ETH Node Part 2: 64 Bit Ubuntu

19 Aug 2021 1242h

Out of memory

So I left the node running for a few days and noticed the sync rate dropping significantly. Upon watching the log print for a while, I saw the following:

Aug 13 01:51:22 geth geth[12749]: runtime: out of memory: cannot allocate 4194304-byte block (2422145024 in use)

Aug 13 01:51:22 geth geth[12749]: fatal error: out of memory

Aug 13 01:51:22 geth geth[12749]: goroutine 16172 [running]:

Aug 13 01:51:22 geth geth[12749]: runtime.throw(0xce93c8, 0xd)

Aug 13 01:51:22 geth geth[12749]: #011runtime/panic.go:1117 +0x5c fp=0xc5b5334 sp=0xc5b5320 pc=0x5c328

Aug 13 01:51:22 geth geth[12749]: runtime.(*mcache).allocLarge(0xb6c53790, 0x8026, 0x20101, 0x29e20)

Aug 13 01:51:22 geth geth[12749]: #011runtime/mcache.go:226 +0x268 fp=0xc5b5364 sp=0xc5b5334 pc=0x3a888

Aug 13 01:51:22 geth geth[12749]: runtime.mallocgc(0x8026, 0xbaee50, 0x2001, 0x2bcf04)

Aug 13 01:51:22 geth geth[12749]: #011runtime/malloc.go:1078 +0x9c8 fp=0xc5b53c0 sp=0xc5b5364 pc=0x307d8

Aug 13 01:51:22 geth geth[12749]: runtime.makeslice(0xbaee50, 0x6922, 0x8026, 0x29ddc)

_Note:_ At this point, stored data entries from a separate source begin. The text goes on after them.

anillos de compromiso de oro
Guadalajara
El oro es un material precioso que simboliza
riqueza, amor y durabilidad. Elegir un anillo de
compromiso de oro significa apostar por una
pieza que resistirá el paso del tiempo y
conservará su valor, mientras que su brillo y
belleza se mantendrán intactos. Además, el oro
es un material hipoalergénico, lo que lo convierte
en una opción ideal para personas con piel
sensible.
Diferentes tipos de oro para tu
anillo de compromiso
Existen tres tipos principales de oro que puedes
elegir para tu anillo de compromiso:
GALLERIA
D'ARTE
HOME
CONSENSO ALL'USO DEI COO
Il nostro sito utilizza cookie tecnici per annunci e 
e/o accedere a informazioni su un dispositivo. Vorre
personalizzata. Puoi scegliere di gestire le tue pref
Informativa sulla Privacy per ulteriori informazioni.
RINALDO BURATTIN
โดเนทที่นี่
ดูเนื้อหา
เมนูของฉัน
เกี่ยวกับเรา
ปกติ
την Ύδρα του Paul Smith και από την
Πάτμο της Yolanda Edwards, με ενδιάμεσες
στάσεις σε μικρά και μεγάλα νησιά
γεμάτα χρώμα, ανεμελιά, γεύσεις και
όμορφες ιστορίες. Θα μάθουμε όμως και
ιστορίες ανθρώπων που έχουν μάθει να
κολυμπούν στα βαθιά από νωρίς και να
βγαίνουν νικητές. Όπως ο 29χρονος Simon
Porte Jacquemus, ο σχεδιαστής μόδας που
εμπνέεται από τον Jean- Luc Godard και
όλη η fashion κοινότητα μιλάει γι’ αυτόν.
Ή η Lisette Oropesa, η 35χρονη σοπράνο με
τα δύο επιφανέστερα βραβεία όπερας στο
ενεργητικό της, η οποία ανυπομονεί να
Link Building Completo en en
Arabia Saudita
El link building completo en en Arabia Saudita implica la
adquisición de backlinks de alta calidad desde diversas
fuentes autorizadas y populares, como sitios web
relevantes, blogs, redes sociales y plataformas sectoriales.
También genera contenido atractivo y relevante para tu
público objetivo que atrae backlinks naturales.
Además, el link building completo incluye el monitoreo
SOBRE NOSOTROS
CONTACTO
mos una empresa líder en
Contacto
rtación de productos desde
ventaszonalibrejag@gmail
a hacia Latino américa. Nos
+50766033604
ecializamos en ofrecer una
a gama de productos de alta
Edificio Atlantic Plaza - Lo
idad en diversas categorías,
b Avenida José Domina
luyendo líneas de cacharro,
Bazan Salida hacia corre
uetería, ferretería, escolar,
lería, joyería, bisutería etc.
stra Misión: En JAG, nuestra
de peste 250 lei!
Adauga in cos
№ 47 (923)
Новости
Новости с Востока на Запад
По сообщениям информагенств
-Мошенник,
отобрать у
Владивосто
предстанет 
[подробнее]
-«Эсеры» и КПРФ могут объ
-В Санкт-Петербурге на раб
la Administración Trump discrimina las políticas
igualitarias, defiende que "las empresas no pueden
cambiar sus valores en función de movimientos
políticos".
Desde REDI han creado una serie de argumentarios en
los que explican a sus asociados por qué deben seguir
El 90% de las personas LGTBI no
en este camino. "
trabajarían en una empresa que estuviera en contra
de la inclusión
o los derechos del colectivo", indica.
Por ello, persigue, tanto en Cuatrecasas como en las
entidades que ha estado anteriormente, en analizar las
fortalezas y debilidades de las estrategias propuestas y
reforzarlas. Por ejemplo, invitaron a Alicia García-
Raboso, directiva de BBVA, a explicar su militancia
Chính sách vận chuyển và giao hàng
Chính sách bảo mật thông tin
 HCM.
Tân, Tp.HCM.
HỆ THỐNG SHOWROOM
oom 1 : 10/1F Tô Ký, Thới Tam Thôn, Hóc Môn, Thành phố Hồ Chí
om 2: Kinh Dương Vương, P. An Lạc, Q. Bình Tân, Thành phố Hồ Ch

Aug 13 01:51:22 geth geth[12749]: #011runtime/slice.go:98 +0x6c fp=0xc5b53d4 sp=0xc5b53c0 pc=0x75a48

Well, that’s not good. After this repeated a few times, I googled and realised that the default Raspbian OS wouldn’t work in terms of memory addressing. The solution would be to download the image off: https://ethereum.org/en/developers/tutorials/run-node-raspberry-pi/

Wrong Image

For some reason I downloaded the image for NanoPC instead of Raspberry Pi, which wrote the SD card as ext4 instead of FAT. The site took really long to download the image (averaging 200KB/s for a 700MB file took an hour zzz), but once that was done, it took 10 minutes for the initial set up.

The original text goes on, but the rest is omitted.